WORK ITEM
Transcribe the data below verbatim from the line with "em ser, som" to the line with "Blog/profético, afinal de". Include both of those lines.

Items from a dataset
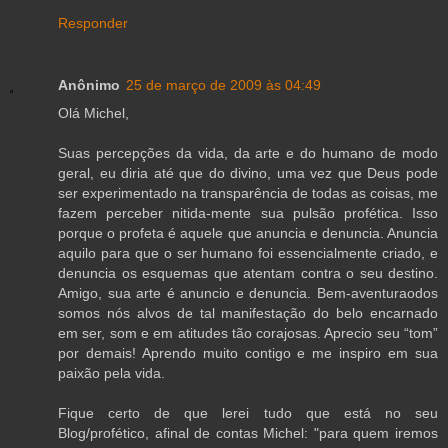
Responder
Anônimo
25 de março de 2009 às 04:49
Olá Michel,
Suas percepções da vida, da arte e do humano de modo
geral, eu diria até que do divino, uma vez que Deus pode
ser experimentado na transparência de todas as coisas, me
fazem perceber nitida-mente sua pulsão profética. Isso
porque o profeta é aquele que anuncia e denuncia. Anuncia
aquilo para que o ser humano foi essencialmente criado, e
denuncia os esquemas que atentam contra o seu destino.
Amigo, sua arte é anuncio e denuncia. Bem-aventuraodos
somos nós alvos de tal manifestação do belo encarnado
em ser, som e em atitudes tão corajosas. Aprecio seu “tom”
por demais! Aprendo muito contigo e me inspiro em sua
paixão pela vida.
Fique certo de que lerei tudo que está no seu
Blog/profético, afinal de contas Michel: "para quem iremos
---
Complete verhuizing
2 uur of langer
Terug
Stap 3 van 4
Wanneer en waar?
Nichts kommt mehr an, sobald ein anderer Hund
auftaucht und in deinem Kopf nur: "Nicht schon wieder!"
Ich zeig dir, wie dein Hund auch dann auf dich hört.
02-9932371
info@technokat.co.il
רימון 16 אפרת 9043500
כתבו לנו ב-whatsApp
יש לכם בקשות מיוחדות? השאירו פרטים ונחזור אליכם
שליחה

WRITTEN SOLUTION
em ser, som e em atitudes tão corajosas. Aprecio seu “tom”
por demais! Aprendo muito contigo e me inspiro em sua
paixão pela vida.
Fique certo de que lerei tudo que está no seu
Blog/profético, afinal de contas Michel: "para quem iremos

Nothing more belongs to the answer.